In an address Saturday, Texas Gov. Greg Abbott said that about 1,000 total personnel were involved in search-and-rescue efforts.
Cook Children’s Medical Center
In Fort Worth, the final pair of babies transferred from Driscoll Children’s Hopsital in Corpus Christi to the Cook Children’s neonatal ICU unit in Fort Worth arrived at 6:30 a.m. Friday, according to Cook spokeswoman Kim Brown. Their parents were all expected to arrive Saturday or Sunday.
“The babies are being cared for. Their parents had to find their own transportation to get here,” Brown said. “[The babies] did well getting here. They handled the trip pretty well. They’re all settled in and getting the care they need.”
Four planes, one owned by Cook, one owned by Driscoll and two from Children’s hospital in Dallas, shuttled one baby at a time from Corpus to Fort Worth’s Meachem Field, starting on Thursday.
DFW Red Cross
Two Red Cross shelters have been opened in Dallas for evacuees from the affected areas.
DFW Red Cross spokesman Dan Halyburton said 286 evacuees were sheltered at the Walnut Hill Recreation Center on Friday night. A second shelter was opened late Friday night at the Tommie Allen Recreation Center in Dallas, at 7071 Bonnie View Rd.
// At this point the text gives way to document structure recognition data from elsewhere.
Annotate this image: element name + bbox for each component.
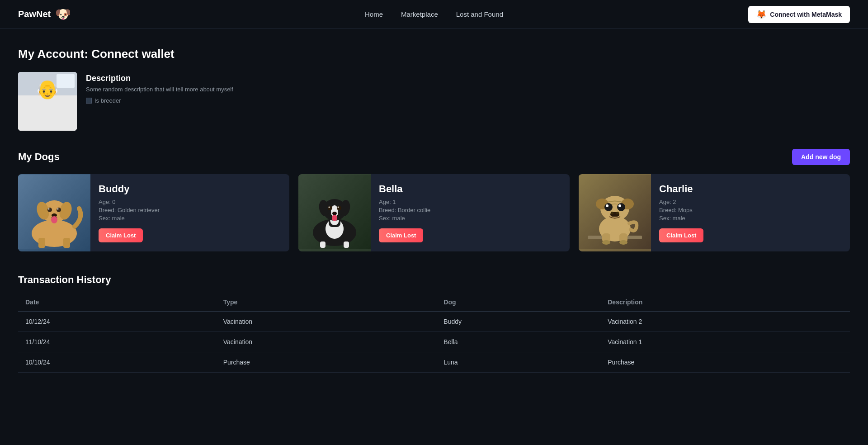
logo-icon: 🐶 bbox=[55, 7, 71, 22]
svg-rect-9 bbox=[32, 113, 57, 114]
svg-point-28 bbox=[51, 216, 57, 223]
tx-date-2: 11/10/24 bbox=[18, 332, 216, 352]
description-text: Some random description that will tell m… bbox=[86, 86, 233, 93]
tx-dog-1: Buddy bbox=[436, 312, 600, 332]
dogs-grid: Buddy Age: 0 Breed: Golden retriever Sex… bbox=[18, 174, 850, 251]
svg-point-66 bbox=[611, 212, 613, 214]
svg-point-55 bbox=[602, 240, 610, 245]
svg-point-48 bbox=[332, 215, 337, 221]
svg-rect-18 bbox=[63, 238, 70, 248]
svg-rect-2 bbox=[18, 106, 77, 131]
svg-rect-3 bbox=[57, 74, 75, 88]
transaction-title: Transaction History bbox=[18, 274, 850, 286]
dog-breed-bella: Breed: Border collie bbox=[379, 207, 430, 213]
account-profile: Description Some random description that… bbox=[18, 72, 850, 131]
nav-lost-and-found-link[interactable]: Lost and Found bbox=[456, 10, 503, 18]
nav-home-link[interactable]: Home bbox=[365, 10, 383, 18]
dog-photo-buddy bbox=[18, 174, 90, 251]
claim-lost-button-charlie[interactable]: Claim Lost bbox=[659, 228, 703, 242]
breeder-checkbox bbox=[86, 98, 92, 104]
dog-card-buddy: Buddy Age: 0 Breed: Golden retriever Sex… bbox=[18, 174, 289, 251]
tx-date-3: 10/10/24 bbox=[18, 352, 216, 373]
svg-point-26 bbox=[57, 208, 59, 210]
transaction-history-section: Transaction History Date Type Dog Descri… bbox=[18, 274, 850, 373]
svg-point-47 bbox=[332, 212, 337, 215]
transaction-table-body: 10/12/24 Vacination Buddy Vacination 2 1… bbox=[18, 312, 850, 373]
nav-marketplace-link[interactable]: Marketplace bbox=[401, 10, 438, 18]
my-dogs-header: My Dogs Add new dog bbox=[18, 149, 850, 165]
table-row: 10/12/24 Vacination Buddy Vacination 2 bbox=[18, 312, 850, 332]
dog-info-charlie: Charlie Age: 2 Breed: Mops Sex: male Cla… bbox=[651, 174, 712, 251]
tx-desc-3: Purchase bbox=[600, 352, 850, 373]
dog-age-charlie: Age: 2 bbox=[659, 199, 703, 205]
profile-info: Description Some random description that… bbox=[86, 72, 233, 104]
svg-rect-10 bbox=[31, 108, 57, 114]
svg-point-45 bbox=[329, 207, 330, 208]
connect-button-label: Connect with MetaMask bbox=[770, 11, 842, 18]
col-type: Type bbox=[216, 293, 437, 312]
tx-type-2: Vacination bbox=[216, 332, 437, 352]
svg-point-56 bbox=[619, 240, 627, 245]
col-dog: Dog bbox=[436, 293, 600, 312]
col-date: Date bbox=[18, 293, 216, 312]
metamask-icon: 🦊 bbox=[756, 9, 766, 19]
dog-card-charlie: Charlie Age: 2 Breed: Mops Sex: male Cla… bbox=[579, 174, 850, 251]
description-label: Description bbox=[86, 74, 233, 83]
dog-info-buddy: Buddy Age: 0 Breed: Golden retriever Sex… bbox=[90, 174, 168, 251]
svg-point-61 bbox=[604, 203, 613, 211]
tx-date-1: 10/12/24 bbox=[18, 312, 216, 332]
account-title: My Account: Connect wallet bbox=[18, 47, 850, 61]
dog-name-bella: Bella bbox=[379, 183, 430, 195]
dog-sex-bella: Sex: male bbox=[379, 215, 430, 222]
svg-point-25 bbox=[48, 208, 50, 210]
col-description: Description bbox=[600, 293, 850, 312]
navbar: PawNet 🐶 Home Marketplace Lost and Found… bbox=[0, 0, 868, 29]
svg-point-46 bbox=[338, 207, 339, 208]
my-dogs-title: My Dogs bbox=[18, 151, 60, 163]
svg-point-4 bbox=[32, 108, 63, 131]
svg-point-7 bbox=[43, 97, 45, 99]
svg-point-24 bbox=[57, 208, 61, 212]
svg-rect-17 bbox=[38, 238, 45, 248]
tx-desc-1: Vacination 2 bbox=[600, 312, 850, 332]
add-new-dog-button[interactable]: Add new dog bbox=[792, 149, 850, 165]
profile-photo-image bbox=[18, 72, 77, 131]
dog-name-buddy: Buddy bbox=[99, 183, 160, 195]
svg-point-67 bbox=[616, 212, 619, 214]
dog-sex-charlie: Sex: male bbox=[659, 215, 703, 222]
logo: PawNet 🐶 bbox=[18, 7, 71, 22]
svg-point-62 bbox=[617, 203, 625, 211]
svg-point-5 bbox=[38, 89, 57, 109]
svg-point-23 bbox=[47, 208, 52, 212]
svg-point-63 bbox=[606, 204, 609, 207]
table-row: 10/10/24 Purchase Luna Purchase bbox=[18, 352, 850, 373]
profile-photo bbox=[18, 72, 77, 131]
connect-metamask-button[interactable]: 🦊 Connect with MetaMask bbox=[748, 6, 850, 23]
claim-lost-button-bella[interactable]: Claim Lost bbox=[379, 228, 423, 242]
dog-breed-buddy: Breed: Golden retriever bbox=[99, 207, 160, 213]
dog-photo-charlie bbox=[579, 174, 651, 251]
dog-breed-charlie: Breed: Mops bbox=[659, 207, 703, 213]
svg-point-6 bbox=[38, 86, 57, 95]
breeder-label: Is breeder bbox=[94, 97, 121, 104]
transaction-table-header: Date Type Dog Description bbox=[18, 293, 850, 312]
dog-info-bella: Bella Age: 1 Breed: Border collie Sex: m… bbox=[371, 174, 439, 251]
svg-point-43 bbox=[328, 206, 332, 210]
breeder-badge: Is breeder bbox=[86, 97, 233, 104]
svg-point-8 bbox=[50, 97, 52, 99]
svg-point-64 bbox=[618, 204, 621, 207]
tx-desc-2: Vacination 1 bbox=[600, 332, 850, 352]
dog-photo-bella bbox=[298, 174, 371, 251]
dog-name-charlie: Charlie bbox=[659, 183, 703, 195]
logo-text: PawNet bbox=[18, 9, 51, 19]
claim-lost-button-buddy[interactable]: Claim Lost bbox=[99, 228, 143, 242]
dog-age-bella: Age: 1 bbox=[379, 199, 430, 205]
svg-rect-11 bbox=[32, 109, 57, 113]
svg-rect-13 bbox=[61, 110, 66, 112]
tx-dog-3: Luna bbox=[436, 352, 600, 373]
tx-type-3: Purchase bbox=[216, 352, 437, 373]
svg-rect-35 bbox=[320, 241, 326, 248]
transaction-table: Date Type Dog Description 10/12/24 Vacin… bbox=[18, 293, 850, 373]
svg-rect-12 bbox=[60, 109, 66, 116]
nav-links: Home Marketplace Lost and Found bbox=[365, 10, 503, 18]
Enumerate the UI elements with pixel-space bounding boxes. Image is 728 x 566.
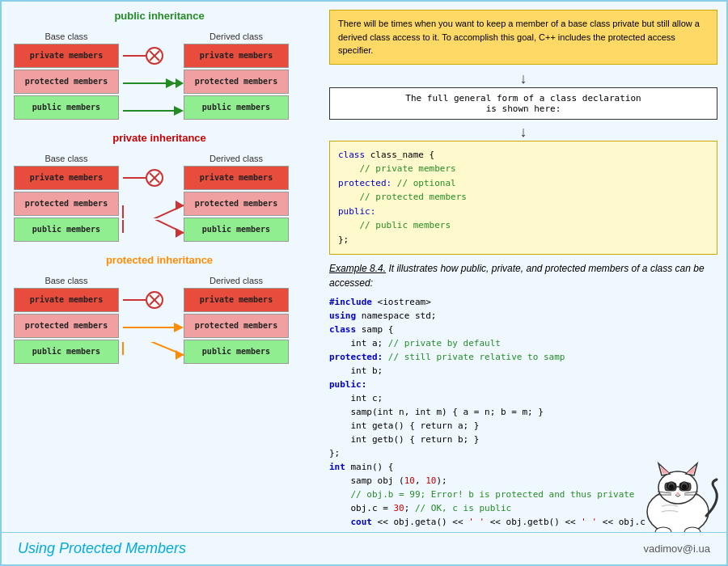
svg-marker-26 [176, 350, 184, 360]
svg-point-28 [658, 471, 697, 504]
protected-diagram: Base class private members protected mem… [14, 272, 305, 368]
code-box: class class_name { // private members pr… [329, 141, 717, 255]
priv-base-protected: protected members [14, 192, 119, 216]
right-panel: There will be times when you want to kee… [317, 2, 728, 535]
svg-rect-37 [665, 483, 676, 491]
base-public-row: public members [14, 95, 119, 120]
svg-marker-17 [176, 228, 184, 238]
prot-base-private: private members [14, 288, 119, 312]
public-base-label: Base class [14, 32, 119, 41]
private-base-label: Base class [14, 154, 119, 163]
public-arrows [119, 28, 184, 124]
prot-arrow-public [119, 342, 184, 368]
svg-rect-38 [679, 483, 691, 491]
prot-der-private: private members [184, 288, 289, 312]
protected-inheritance-section: protected inheritance Base class private… [14, 254, 305, 368]
base-private-row: private members [14, 44, 119, 68]
svg-marker-5 [176, 78, 184, 88]
public-base-class: Base class private members protected mem… [14, 32, 119, 121]
public-arrow-public [119, 98, 184, 124]
prot-derived-class: Derived class private members protected … [184, 276, 289, 365]
prot-der-protected: protected members [184, 314, 289, 338]
svg-marker-23 [174, 323, 184, 332]
public-arrow-private [119, 43, 184, 69]
private-derived-class: Derived class private members protected … [184, 154, 289, 243]
svg-line-25 [123, 342, 184, 355]
prot-base-public: public members [14, 340, 119, 364]
private-arrows [119, 150, 184, 246]
svg-line-16 [123, 220, 184, 233]
public-inheritance-section: public inheritance Base class private me… [14, 10, 305, 124]
prot-arrow-private [119, 287, 184, 313]
svg-marker-7 [174, 106, 184, 116]
info-box: There will be times when you want to kee… [329, 10, 717, 65]
priv-der-private: private members [184, 166, 289, 190]
public-derived-label: Derived class [184, 32, 289, 41]
cat-illustration [629, 451, 710, 524]
prot-base-protected: protected members [14, 314, 119, 338]
private-diagram: Base class private members protected mem… [14, 150, 305, 246]
priv-base-public: public members [14, 218, 119, 242]
footer: Using Protected Members vadimov@i.ua [2, 532, 726, 564]
priv-base-private: private members [14, 166, 119, 190]
public-derived-class: Derived class private members protected … [184, 32, 289, 121]
prot-base-class: Base class private members protected mem… [14, 276, 119, 365]
protected-title: protected inheritance [14, 254, 305, 266]
priv-der-public: public members [184, 218, 289, 242]
footer-author: vadimov@i.ua [643, 543, 710, 555]
derived-private-row: private members [184, 44, 289, 68]
prot-derived-label: Derived class [184, 276, 289, 285]
prot-der-public: public members [184, 340, 289, 364]
private-base-class: Base class private members protected mem… [14, 154, 119, 243]
private-title: private inheritance [14, 132, 305, 144]
left-panel: public inheritance Base class private me… [2, 2, 317, 535]
derived-protected-row: protected members [184, 70, 289, 94]
private-arrow-protected [119, 192, 184, 218]
derived-public-row: public members [184, 95, 289, 120]
priv-der-protected: protected members [184, 192, 289, 216]
example-title: Example 8.4. It illustrates how public, … [329, 261, 717, 290]
public-title: public inheritance [14, 10, 305, 22]
public-diagram: Base class private members protected mem… [14, 28, 305, 124]
private-arrow-private [119, 165, 184, 191]
flow-box: The full general form of a class declara… [329, 87, 717, 120]
private-arrow-public [119, 220, 184, 246]
svg-marker-14 [176, 201, 184, 210]
flow-arrow-2: ↓ [329, 125, 717, 139]
prot-base-label: Base class [14, 276, 119, 285]
private-inheritance-section: private inheritance Base class private m… [14, 132, 305, 246]
public-arrow-protected [119, 70, 184, 96]
private-derived-label: Derived class [184, 154, 289, 163]
base-protected-row: protected members [14, 70, 119, 94]
svg-line-13 [123, 205, 184, 218]
flow-arrow-1: ↓ [329, 71, 717, 86]
prot-arrow-protected [119, 315, 184, 340]
protected-arrows [119, 272, 184, 368]
footer-title: Using Protected Members [18, 540, 186, 557]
“The majority of the people I’ve run across who have come to the Dallas shelters have been from Houston,” Halyburton said. “If the need arises, we’ve got pre-positioned supplies at a number of shelter locations, so these things can go up pretty fast as needed.”
For now, all those pre-positioned shelter locations will be in Dallas. State officials will reimburse the city for its costs.